Both Wnt/β-catenin and Ihh signaling pathways control the proliferation and differentiation of osteoblasts and chondrocytes at multiple stages
[12][13][14][15][44][45][46]. One study tested the genetic relationship between Wnt and Hh signaling by generating double mutant mice with results revealing that Wnt/β-catenin signaling acts downstream of Hh signaling in enhancing bone formation
[67], in agreement with another study
[68]. Subsequently, the expression of genes associated with different stages of osteoblast differentiation was also examined, showing that β-catenin is required downstream of Ihh in promoting osteoblast maturation
[67]. It has been demonstrated that Wif1 (Wnt inhibitory factor 1) exerts biological effects by mediating and regulating Shh/Wnt/β-catenin signaling
[69], as well as Wif1 can effectively block the activation of the canonical Wnt signaling pathway in chondrocytes by binding to Wnt ligands (Wnt3a, etc.)

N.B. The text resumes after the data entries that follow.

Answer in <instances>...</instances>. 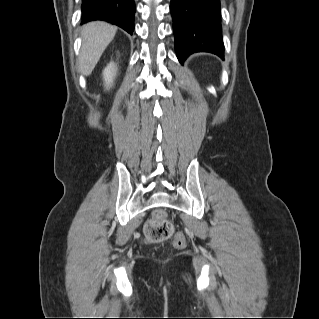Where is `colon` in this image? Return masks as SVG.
<instances>
[{
  "label": "colon",
  "instance_id": "5ec220e1",
  "mask_svg": "<svg viewBox=\"0 0 319 319\" xmlns=\"http://www.w3.org/2000/svg\"><path fill=\"white\" fill-rule=\"evenodd\" d=\"M145 230L151 242L162 243L173 237L172 243L175 247L183 248L186 245L185 236L182 233L174 234L172 222L162 213H156L151 217L145 225Z\"/></svg>",
  "mask_w": 319,
  "mask_h": 319
}]
</instances>
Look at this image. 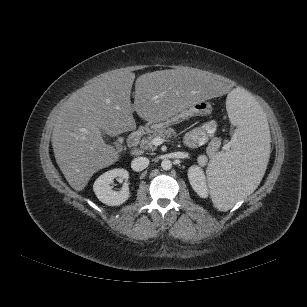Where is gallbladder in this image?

[69][70][71], speculating Hh signaling may exert inhibitory effects on downstream Wnt/β-catenin signaling through Wif1 in the pathogenesis of skeletal fluorosis. At the same time, the Wnt/β-catenin signaling is also interactively regulated with the PI3K/Akt signaling. It was shown that PI3K/Akt negatively regulates Gsk-3β activity, thereby inhibiting the phosphorylation of β-catenin
[72], which suggests a role for Wnt/β-catenin signaling acting downstream of PI3K/Akt. To determine this role, the researchers further analyzed the expression of Wnt-regulated genes, such as Dkk1 and Sfrp1 (secreted frizzled-related protein 1), showing that PI3K signaling activates these genes by peptide-mediated α5β1 integrin priming in mesenchymal skeletal cells
[73]. Moreover, PI3K/Akt signaling is also regulated by insulin-related signaling. IGF-1 is a principal growth-promoting signal for vertebrate skeletal development
[74] and as a specific ligand can activate the PI3K/Akt signaling pathway by binding and phosphorylating the membrane IGF-1 receptor (IGF-1R), leading to osteoblast differentiation and proliferation
[75].
At present, studies on the relevant signaling pathways involved in skeletal fluorosis are still predominantly single lineage studies. Nevertheless, active osteogenesis and accelerated bone turnover as crucial processes in the progression of skeletal fluorosis are regulated by sophisticated networks of multiple signaling pathways. The profound exploration of the interactive regulatory mechanisms among signaling pathways in skeletal fluorosis will facilitate the development of specific targeted therapeutic measures.